Tais sentimentos não podiam passar despercebidos nem pela direita nem pela corrente principal do Partido Democrata. A insistência de liberais e democratas de que o crime definidor da época é a incapacidade dos Estados Unidos de lidar com seu "pecado original", raça/racismo, ofereceu um meio superficialmente "progressista" de fazê-lo — envolto na linguagem da retidão moral.

Nem raça nem racismo são forças metafísicas.

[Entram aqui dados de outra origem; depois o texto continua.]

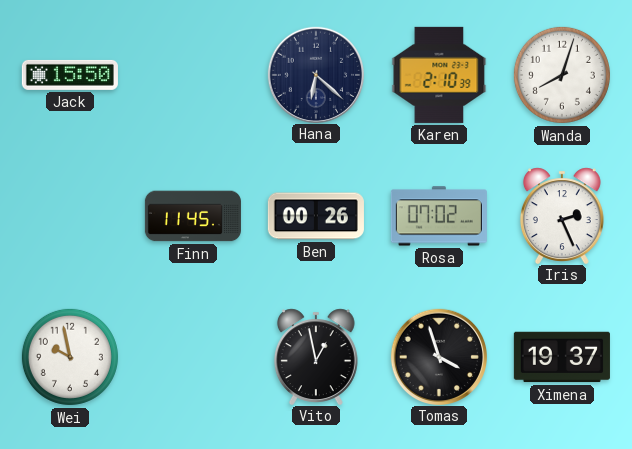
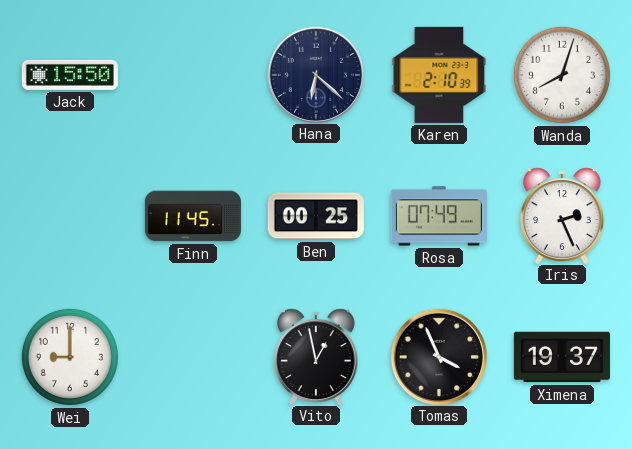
Ben: 00:26 -> 00:25
Rosa: 07:02 -> 07:49
Wei: 9:58 -> 9:00
Tomas: 3:57 -> 3:56
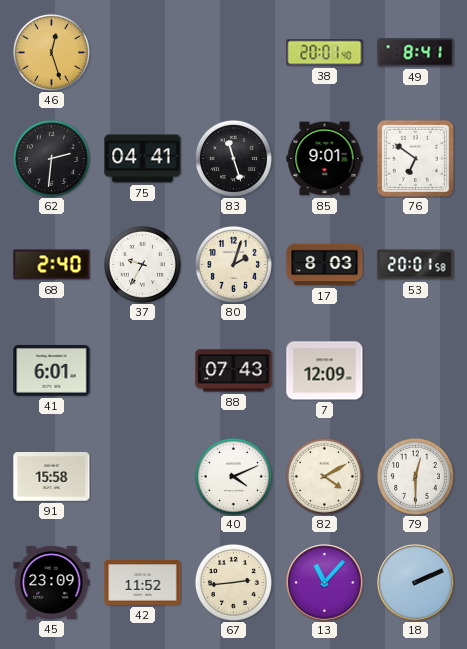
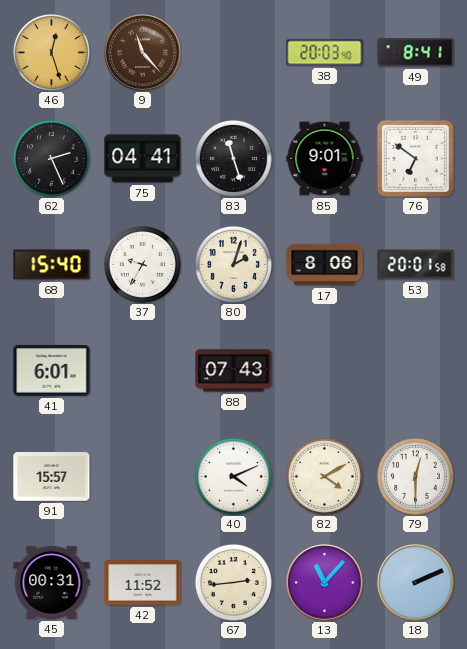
9: none -> 11:23
38: 20:01 -> 20:03
62: 2:31 -> 2:26
68: 2:40 -> 15:40
17: 8:03 -> 8:06
7: 12:09 -> none
91: 15:58 -> 15:57
45: 23:09 -> 00:31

Raça é uma construção ideológica; em sua forma moderna, remonta apenas ao final do século XVIII. Com a ajuda do poder corporativo e estatal, a ideologia racial nos encoraja a encarar as desigualdades que são produto das relações sociais (ouso dizer, do capitalismo) como se fossem ordenadas por Deus ou por processos naturais.

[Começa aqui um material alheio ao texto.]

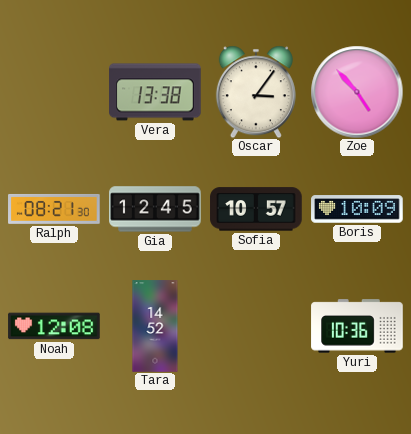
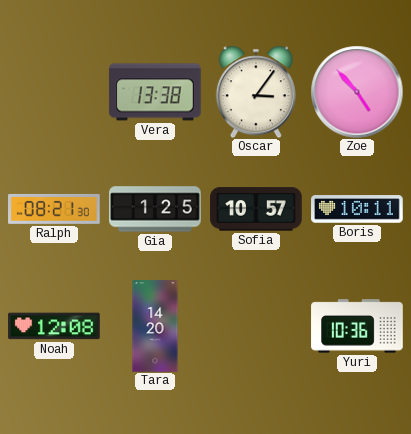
Gia: 12:45 -> 1:25
Boris: 10:09 -> 10:11
Tara: 14:52 -> 14:20
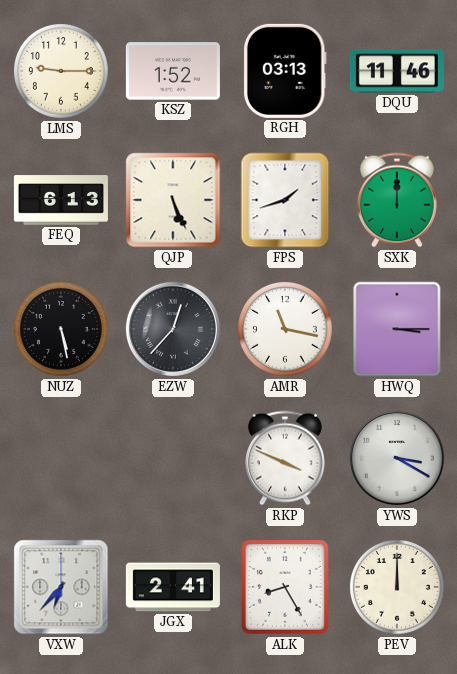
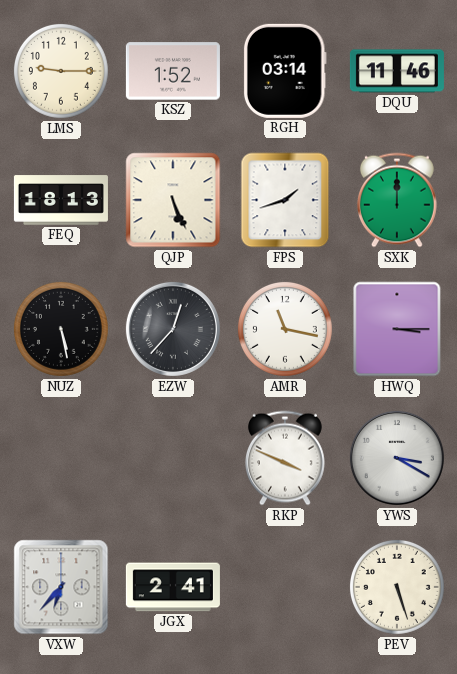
RGH: 03:13 -> 03:14
FEQ: 6:13 -> 18:13
ALK: 8:25 -> none
PEV: 12:00 -> 5:27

O racismo — a crença na raça biológica ou quase biológica — não ganhou vida própria, porque compromissos ideológicos não são seres vivos. Em vez disso, empresas, governos, partidos políticos, intelectuais e empreendedores etnopolíticos são regularmente forçados por rupturas políticas e econômicas locais a ajustar o significado e os parâmetros de raça a fim de harmonizar o que pretendemos acreditar ("Todos os homens são criados iguais" e o capitalismo promove a mobilidade social) com a forma como pessoas poderosas ganham seu dinheiro (escravidão, leis de Jim Crow/sistema de penhora de lavouras, mercados de trabalho e habitação com estratificação racial, e assim por diante).

A industrialização, a Guerra Civil, a Grande Depressão, a Segunda Guerra Mundial, a Guerra Fria e a desindustrialização geraram rupturas sociais, econômicas e políticas que inspiraram os poderosos e os aspirantes a ajustar os parâmetros e o significado da raça. Alguns desses esforços se traduziram em mudanças positivas (como a emancipação, a Reconstrução, o New Deal e os direitos civis dos negros), enquanto outros deram origem a movimentos políticos reacionários (como Jim Crow, a eugenia, o macartismo e o reaganismo).

O governo Trump busca, sem dúvida, reverter os avanços que os afro-americanos fizeram durante o movimento pelos direitos civis, se não durante a Reconstrução. Mas o compromisso, pautado pela política identitária, de ver o trumpismo através de uma lente de ressentimentos brancos descontextualizados não é apenas uma expressão do moralismo contraproducente que substituiu a análise sóbria desde a derrota nada surpreendente de Hillary Clinton em 2016. Constitui uma expressão raramente reconhecida da reimaginação do significado e dos parâmetros de "raça" que, mais uma vez, suaviza as contradições entre o que queremos acreditar e as realidades concretas.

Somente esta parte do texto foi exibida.